Just a little night time pic of the 60p amazing how this tank has changed in fjust 11 weeks


----------



## Deano3 (7 May 2020)

Jayefc1 said:


> Just a little night time pic of the 60p amazing how this tank has changed in fjust 11 weeks View attachment 134554 View attachment 134555


Wow that looks great, amazing growth,  can i ask what the fork is for  ? Feeding otto or something? 

Thanks dean 

Sent from my SM-G970F using Tapatalk


----------



## Sammy Islam (7 May 2020)

Looking good mate! Really growing in nicely!


----------



## Jayefc1 (7 May 2020)

Deano3 said:


> , can i ask what the fork is for


Some how I got a few pest snails not sure how but just to catch a few and with some cucumber and the shrimp enjoy a little nibble


----------



## Jayefc1 (7 May 2020)

Sammy Islam said:


> Looking good mate! Really growing in nicely!

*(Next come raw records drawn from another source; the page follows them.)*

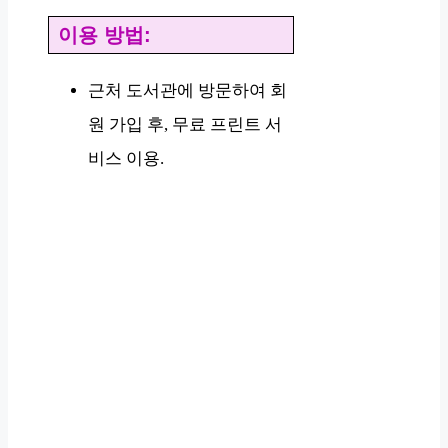
이용 방법:
근처 도서관에 방문하여 회
원 가입 후, 무료 프린트 서
비스 이용.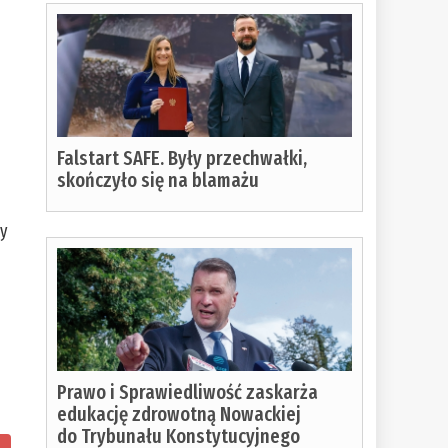
Falstart SAFE. Były przechwałki,
skończyło się na blamażu
cy
Prawo i Sprawiedliwość zaskarża
edukację zdrowotną Nowackiej
do Trybunału Konstytucyjnego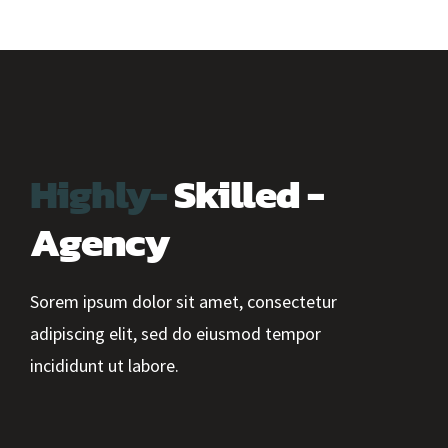
Highly-
Skilled -
Agency
Sorem ipsum dolor sit amet, consectetur
adipiscing elit, sed do eiusmod tempor
incididunt ut labore.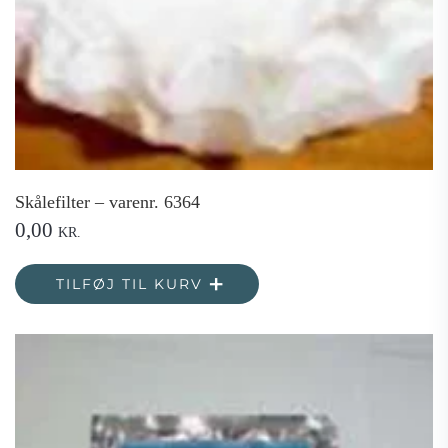
Skålefilter – varenr. 6364
0,00
KR.
TILFØJ TIL KURV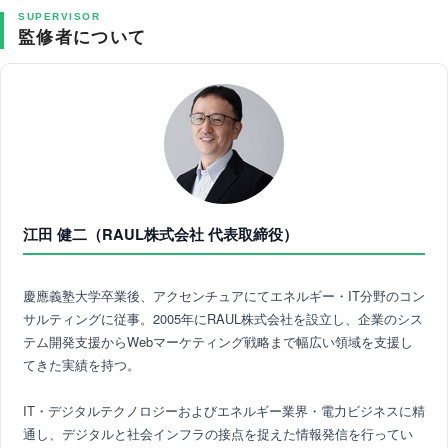
SUPERVISOR
監修者について
江田 健二（RAUL株式会社 代表取締役）
慶應義塾大学卒業後、アクセンチュアにてエネルギー・IT分野のコン
サルティングに従事。2005年にRAUL株式会社を設立し、企業のシス
テム開発支援からWebマーケティング戦略まで幅広い領域を支援し
てきた実績を持つ。
IT・デジタルテクノロジーおよびエネルギー業界・電力ビジネスに精
通し、デジタルと社会インフラの接点を捉えた情報発信を行ってい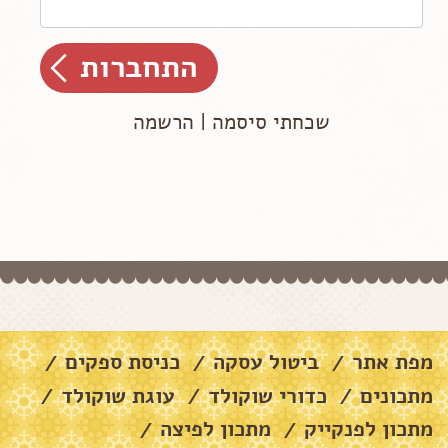
שכחתי סיסמה
|
הרשמה
מפת אתר
ביטול עסקה
כניסת ספקים
/
/
/
מתכונים
כדורי שוקולד
עוגת שוקולד
/
/
/
מתכון לפנקייק
מתכון לפיצה
/
/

Yeah really happy mate no signs of any alge at all and the Hygrophila Araguaia is starting to colour up nice should start to get some shoots of pinnatifida out above the surface soon too
Its start to take shape getting layers and depth too wrapped some tripartita around the moss on the branches at the back to mingle with the moss


----------



## Jayefc1 (8 May 2020)

he just needed a drink lol


----------



## Ady34 (8 May 2020)

Looking great Jay, love the h. Araguaia in particular.


----------



## Jayefc1 (8 May 2020)

Ady34 said:


> love the h. Araguaia in particular.


Me too mate it's just starting to colour up and grow out nicely


----------



## Tucker90 (8 May 2020)

Jayefc1 said:


> View attachment 134574 he just needed a drink lol



Think they all must do this! Both mine do and dribble everywhere! 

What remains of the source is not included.